How Dragons Get Their Gold
by David Sklar
Mellitraxa stirred in her sleep, and the bed of coins shifted beneath her. In her dreams she was a young wyrmling; the coins numbered only in the hundreds, and failed even to fully line the cavern. The soapstone slab where she rested her head lay on the floor of the mountain hollow, with almost nothing else beneath it. When the clank of metal roused her, she woke relieved at the comfort of a full cavern, the gold coins polishing her scales as she rose and stretched.
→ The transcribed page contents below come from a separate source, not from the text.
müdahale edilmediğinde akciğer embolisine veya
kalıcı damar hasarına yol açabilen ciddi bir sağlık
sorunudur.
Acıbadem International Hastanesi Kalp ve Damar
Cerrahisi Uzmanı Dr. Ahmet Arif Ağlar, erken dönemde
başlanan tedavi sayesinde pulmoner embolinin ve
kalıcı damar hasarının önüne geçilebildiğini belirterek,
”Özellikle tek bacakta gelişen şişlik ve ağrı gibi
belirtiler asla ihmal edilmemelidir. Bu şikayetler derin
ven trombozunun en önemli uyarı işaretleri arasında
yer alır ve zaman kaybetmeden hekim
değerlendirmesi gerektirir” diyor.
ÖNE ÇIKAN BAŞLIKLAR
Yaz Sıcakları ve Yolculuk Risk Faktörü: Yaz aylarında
She extended her talons, and they sunk deep into the shifting bed.
The human looked ridiculous, as they always do. The metal plates on his body made him look like a crab or an insect covered in chitin beneath his flowing surcoat. "Hold, foul beast," said the crab-man. "Prepare to die."
Mellitraxa snorted, and smoke rose through the mountain's open top. "Really?" she asked. "Are you sure you want to do this?"
"How many kingdoms have you raided," asked the human, "to amass all this gold?"
The dragon's amusement turned to indignation. "I am twelve-thousand years old," she answered, "and my teeth grow new each year. This gold is mine."
"And how did you gain it?" the human asked. "I've ne'er seen a dragon in the marketplace."
Mellitraxa stretched her leathery wings, which almost filled the cavern. "From beasts like you," she said, "but perhaps even smaller. They dwell in ivory towers."